ECS Service always wants to be recreated due to capacity provider.

spatel96 commented 2 years ago

Community Note

Please vote on this issue by adding a 👍 reaction to the original issue to help the community and maintainers prioritize this request
Please do not leave "+1" or other comments that do not add relevant new information or questions, they generate extra noise for issue followers and do not help prioritize the request
If you are interested in working on this issue or have submitted a pull request, please leave a comment

Terraform CLI and Terraform AWS Provider Version

$ terraform -v
Terraform v0.13.6
+ provider.aws v3.73.0

Affected Resource(s)

aws_ecs_service

Terraform Configuration Files

Terraform Plan:

  # module.my_service.aws_ecs_service.ecs_service must be replaced
+/- resource "aws_ecs_service" "ecs_service" {
        cluster                            = "arn:aws:ecs:us-west-1:***:cluster/ecs-related-tapir"
        deployment_maximum_percent         = 200
        deployment_minimum_healthy_percent = 100
        desired_count                      = 2
        enable_ecs_managed_tags            = false
        enable_execute_command             = false
        health_check_grace_period_seconds  = 120
      ~ iam_role                           = "aws-service-role" -> (known after apply)
      ~ id                                 = "arn:aws:ecs:us-west-1:***:service/my-cluster/my-service-5e" -> (known after apply)
      ~ launch_type                        = "EC2" -> (known after apply)
        name                               = "my-service-service-5e"
      + platform_version                   = (known after apply)
      - propagate_tags                     = "NONE" -> null
        scheduling_strategy                = "REPLICA"
      - tags                               = {} -> null
      ~ tags_all                           = {} -> (known after apply)
      ~ task_definition                    = "arn:aws:ecs:us-west-1:***:task-definition/my-service-:23" -> "arn:aws:ecs:us-west-1:***:task-definition/my-service:1"
        wait_for_steady_state              = false

      + capacity_provider_strategy { # forces replacement
          + base              = 0
          + capacity_provider = "ecs-capacity-provider-related-tapir"
          + weight            = 100
        }

        deployment_controller {
            type = "CODE_DEPLOY"
        }

        load_balancer {
            container_name   = "my-service"
            container_port   = 7171
            target_group_arn = "arn:aws:elasticloadbalancing:us-west-1:***:targetgroup/abcdef/abcdef"
        }
    }

Plan: 1 to add, 0 to change, 1 to destroy.

Terraform Apply error:

Error: error creating ECS service (my-service): InvalidParameterException: Creation of service was not idempotent.

Expected Behavior

No infrastructure changes should be made

Actual Behavior

The ECS Service resource will be recreated, but the apply with fail with the error logs specified above.

Steps to Reproduce

Provision an ECS service with a capacity provider
terraform apply

gvwirth commented 2 years ago

FYI we are still seeing this bug in the provider version 4.9.

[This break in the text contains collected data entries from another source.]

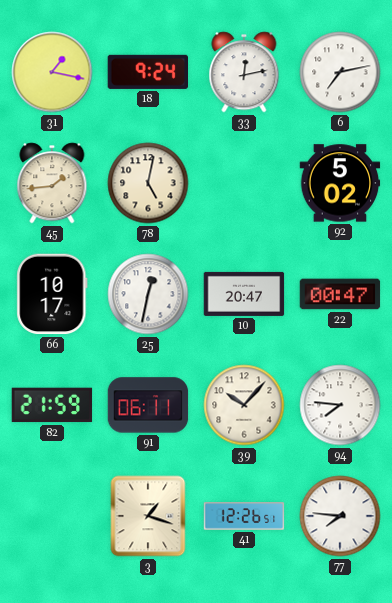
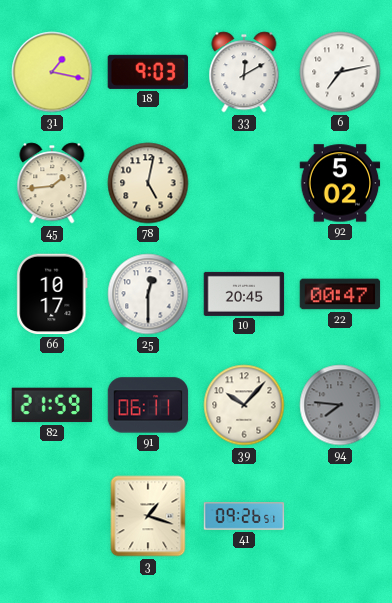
18: 9:24 -> 9:03
33: 12:13 -> 12:10
25: 12:32 -> 12:30
10: 20:47 -> 20:45
94 dial: white -> grey
41: 12:26 -> 09:26
77: 7:46 -> none
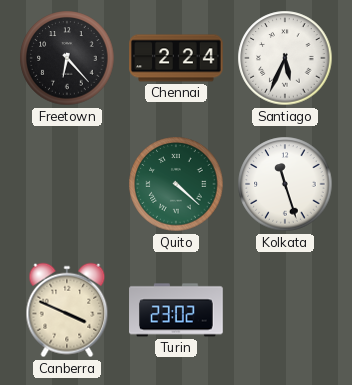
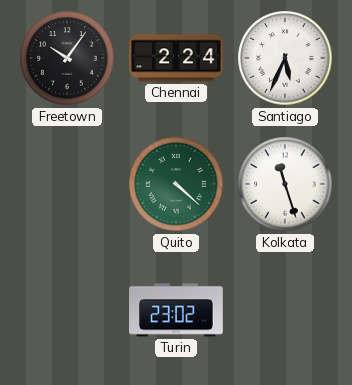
Freetown: 6:23 -> 10:06
Canberra: 3:49 -> none
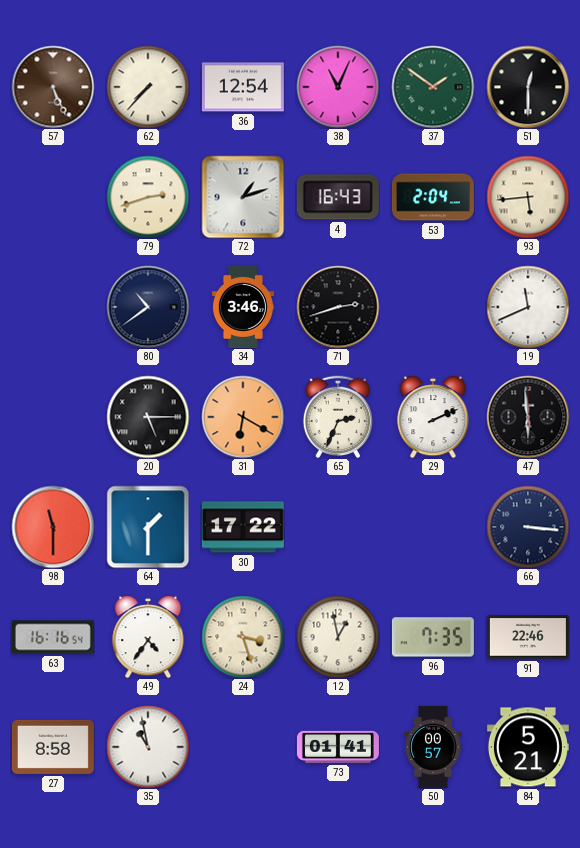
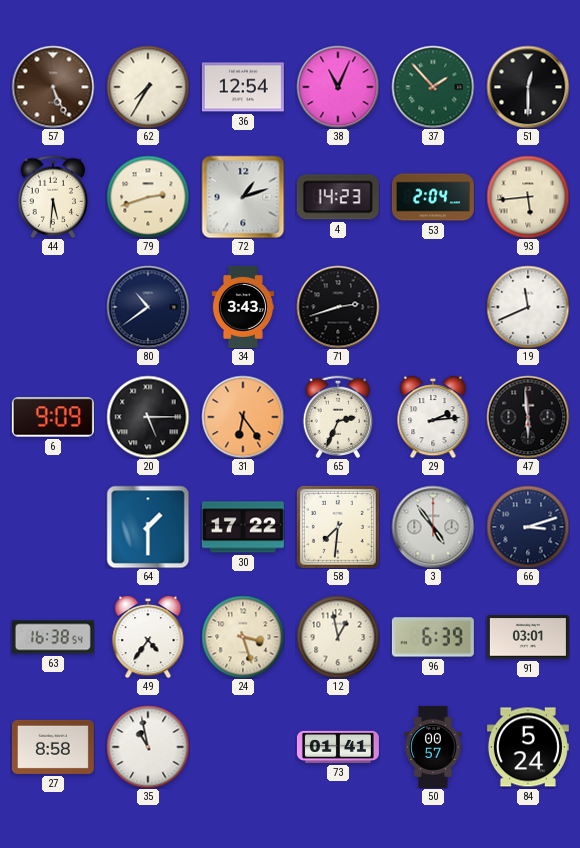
62: 7:37 -> 7:35
37: 1:51 -> 1:53
44: none -> 5:31
4: 16:43 -> 14:23
34: 3:46 -> 3:43
6: none -> 9:09
31: 6:20 -> 6:24
29: 2:11 -> 2:14
98: 11:30 -> none
58: none -> 7:31
3: none -> 4:54
66: 3:16 -> 3:12
63: 16:16 -> 16:38
96: 7:35 -> 6:39
91: 22:46 -> 03:01
84: 5:21 -> 5:24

anGie44 commented 2 years ago

Possibly related to existing issue: https://github.com/hashicorp/terraform-provider-aws/issues/2283 (destroy/create behavior)

*Correction -- as the update was not expected behavior, i'm guessing the capacity_provider_strategy is inherited from the aws_ecs_cluster where it is defined. Do you mind confirming @spatel96 ?

a-nych commented 2 years ago

This issue is very destructive.

When an ECS cluster has a default_capacity_provider_strategy setting defined, Terraform will mark all services that don't have

  lifecycle {
    ignore_changes = [
      capacity_provider_strategy
    ]
  }

to be recreated.

nitrocode commented 2 years ago

It's the only differences I can see when comparing capacity_provider_strategy and deployment_controller are MaxItems and DiffSuppressFunc. I wonder if that is what's causing this recreation... I would have thought that the removing the ForceNew would have also removed recreating capacity_provider_strategy...

https://github.com/hashicorp/terraform-provider-aws/blob/611b4737168f4f0051bb63ef221f0e76f156f392/internal/service/ecs/service.go#L96-L107

https://github.com/hashicorp/terraform-provider-aws/blob/611b4737168f4f0051bb63ef221f0e76f156f392/internal/service/ecs/service.go#L44-L47

anGie44 commented 2 years ago

Hi @nitrocode thanks for looking through the code! My initial thinking was that @spatel96 is using both the aws_ecs_capacity_provider and aws_ecs_service resources so while capacity_provider_strategy is not explicitly configured in the aws_ecs_service terraform configuration, the value is inherited from the separate aws_ecs_capacity_provider resource after an initial terraform apply, so the next apply or plan will show that diff (though this still just my conjecture as the original configuration is not yet known). And then that diff is handled with this portion of the code https://github.com/hashicorp/terraform-provider-aws/blob/a2843eb5d274b2fe3598cf863d228e715dacc343/internal/service/ecs/service.go#L354-L372 which is forcing the new resource. The logic needs to account for cases where the provider strategy is inherited from an outside configuration or simply mark the capacity_provider_strategy as Computed so that the diff is ignored.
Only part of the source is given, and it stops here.